ACS data provided to The 74 also showed a decline in reports of educational neglect from NYC school staff. From Sept. 1, 2020 to Jan. 31, 2021, school personnel made 2,708 reports alleging educational neglect compared to 1,926 over that same time window in 2021-22, according to the agency’s numbers. 

“A large reason for the difference would be the guidance ACS and DOE worked on together with regard to when to call in a report, and the significant training and messaging that was done with teachers,” an ACS spokesperson told The 74.

The City reported in 2020 that during remote learning, some children who missed Zoom classes because their family lacked devices or home internet were reported to ACS for educational neglect, which could have also driven those numbers in the first year of the pandemic.

Healy’s ACS report came in early November 2021, after schools reopened without a remote option. The Brooklyn mother remained unconvinced it was safe to send her two children back into classrooms, having lost several relatives to COVID. So she filed home instruction applications for both kids and stayed in communication with school staff, she said. The whole time, her children accessed and submitted classwork via Google Classroom.

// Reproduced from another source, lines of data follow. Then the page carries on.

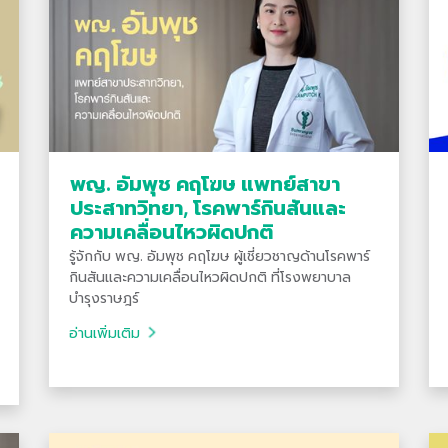
พญ. อัมพุช คฤโฆษ แพทย์สาขา
ประสาทวิทยา, โรคพาร์กินสันและ
ความเคลื่อนไหวผิดปกติ
รู้จักกับ พญ. อัมพุช คฤโฆษ ผู้เชี่ยวชาญด้านโรคพาร์
กินสันและความเคลื่อนไหวผิดปกติ ที่โรงพยาบาล
บำรุงราษฎร์
อ่านเพิ่มเติม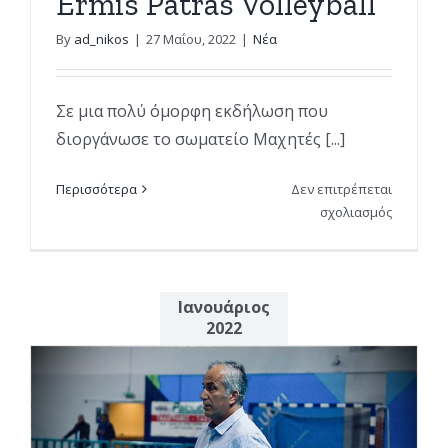
Ermis Patras Volleyball
By
ad_nikos
|
27 Μαΐου, 2022
|
Νέα
Σε μια πολύ όμορφη εκδήλωση που
διοργάνωσε το σωματείο Μαχητές [...]
Περισσότερα
Δεν επιτρέπεται
στο
σχολιασμός
Μαχητές
…
της
ζωής
Ιανουάριος
!
2022
–
Ermis
Patras
Volleybal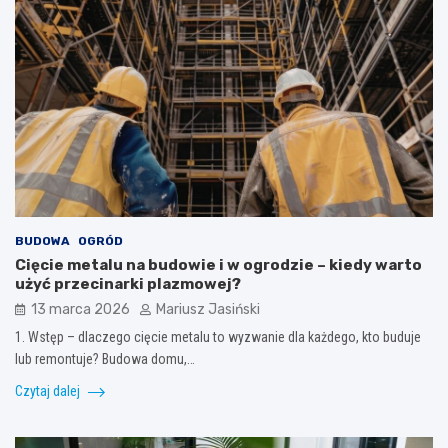
BUDOWA
OGRÓD
Cięcie metalu na budowie i w ogrodzie – kiedy warto
użyć przecinarki plazmowej?
13 marca 2026
Mariusz Jasiński
1. Wstęp – dlaczego cięcie metalu to wyzwanie dla każdego, kto buduje
lub remontuje? Budowa domu,…
Czytaj dalej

“I was in constant contact [with the schools],” Healy told The 74. “​​All of the things that needed to happen were still happening.”

Yet in early November, an ACS caseworker knocked on the door of her apartment. The agency had received a report of suspected educational neglect from a staff member at her younger child’s school.

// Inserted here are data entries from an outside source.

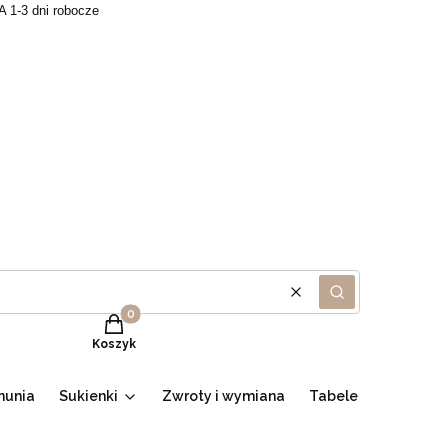
A 1-3 dni robocze
Wyczyść
Szukaj
Produkty w koszyku: 0. Zobacz szczegóły
Koszyk
munia
Sukienki
Zwroty i wymiana
Tabele
Promocje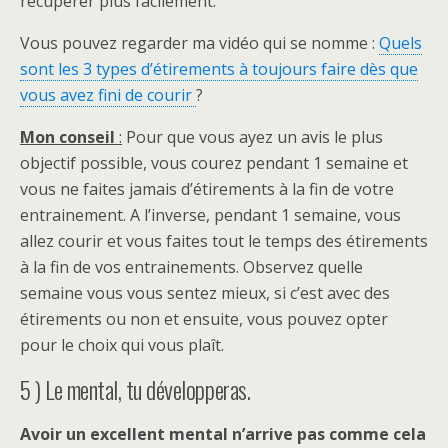
récupérer plus facilement.
Vous pouvez regarder ma vidéo qui se nomme :
Quels
sont les 3 types d’étirements à toujours faire dès que
vous avez fini de courir
?
Mon conseil
:
Pour que vous ayez un avis le plus
objectif possible, vous courez pendant 1 semaine et
vous ne faites jamais d’étirements à la fin de votre
entrainement. A l’inverse, pendant 1 semaine, vous
allez courir et vous faites tout le temps des étirements
à la fin de vos entrainements. Observez quelle
semaine vous vous sentez mieux, si c’est avec des
étirements ou non et ensuite, vous pouvez opter
pour le choix qui vous plaît.
5 ) Le mental, tu développeras.
Avoir un excellent mental n’arrive pas comme cela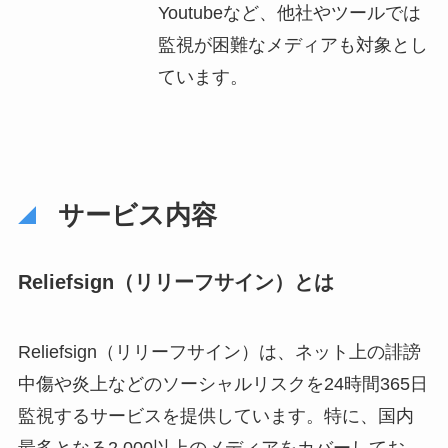
Youtubeなど、他社やツールでは
監視が困難なメディアも対象とし
ています。
サービス内容
Reliefsign（リリーフサイン）とは
Reliefsign（リリーフサイン）は、ネット上の誹謗
中傷や炎上などのソーシャルリスクを24時間365日
監視するサービスを提供しています。特に、国内
最多となる2,000以上のメディアをカバーしてお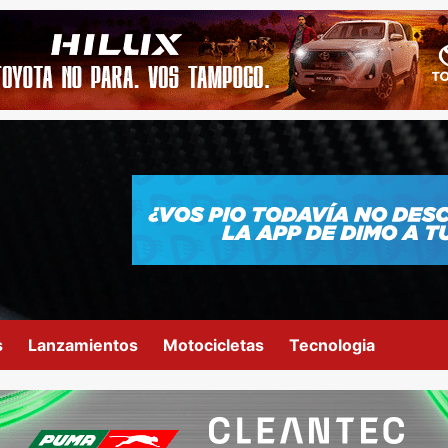
s
Lanzamientos
Motocicletas
Tecnologia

Healy is an organizer with the advocacy group PRESS, Parents for Responsive Equitable Safe Schools, and was familiar with her rights as a parent. But still, the visit was jarring to the whole family. After the caseworker left, her 14 year-old son, who has autism, paced back and forth for an hour, worried that the unfamiliar woman would return with law enforcement, Healy said. Her 13 year-old child, who identifies as non-binary, had continued nightmares, fearing they would be taken away from the only home they knew. Even Healy couldn’t avoid creeping thoughts of the worst-case scenario.

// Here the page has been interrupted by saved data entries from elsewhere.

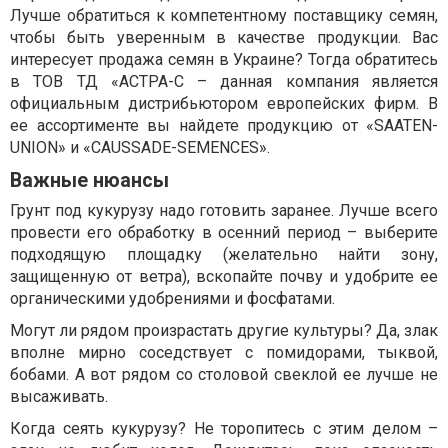
Лучше обратиться к компетентному поставщику семян,
чтобы быть уверенным в качестве продукции. Вас
интересует продажа семян в Украине? Тогда обратитесь
в ТОВ ТД «АСТРА-С – данная компания является
официальным дистрибьютором европейских фирм. В
ее ассортименте вы найдете продукцию от «SAATEN-
UNION» и «CAUSSADE-SEMENCES».
Важные нюансы
Грунт под кукурузу надо готовить заранее. Лучше всего
провести его обработку в осенний период – выберите
подходящую площадку (желательно найти зону,
защищенную от ветра), вскопайте почву и удобрите ее
органическими удобрениями и фосфатами.
Могут ли рядом произрастать другие культуры? Да, злак
вполне мирно соседствует с помидорами, тыквой,
бобами. А вот рядом со столовой свеклой ее лучше не
высаживать.
Когда сеять кукурузу? Не торопитесь с этим делом –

“You automatically think someone’s here to take my kids away,” she said. 

Paullette Healy chose to keep her children home from school due to COVID. Her younger child’s school reported her for educational neglect. (Asher Lehrer-Small)

Since November, the most recent month for which data are available, Freiman said that several clients have continued to navigate new child welfare reports — especially during the Omicron surge when the sheer volume of COVID cases often complicated school attendance.

“We were working with people where the parents had COVID so [were] required to quarantine, but their children didn’t and so the school was expecting them to come to school. But the parents didn’t have a way to get them there,” explained the attorney. “We have had situations where those kinds of problems have resulted in a call to the state central register.” 

ACS has said it is trying to avoid such scenarios. “We are … working together (with the Department of Education) to make sure that families are not reported to the state’s child abuse hotline solely because of [a] child’s absences from school,” a spokesperson wrote in a Jan. 13 message to The 74. The agency is providing training to professionals working with children on ways to support families without calling the hotline, they said.

But Healy says there’s still a long way to go. Her own case was closed in December after uncovering no evidence of neglect, but she’s still going through a time-intensive and costly legal process to clear her record of the investigation. She hopes that the Adams administration, including schools Chancellor David Banks, works to ensure that other families don’t have to endure the same hardship.

“The whole punitive measures that ACS has been delivering up until now still needs to be addressed,” she said. “We definitely want to make sure that this gets nipped in the bud under this particular chancellor before more parents are unfortunately held to this repercussion.”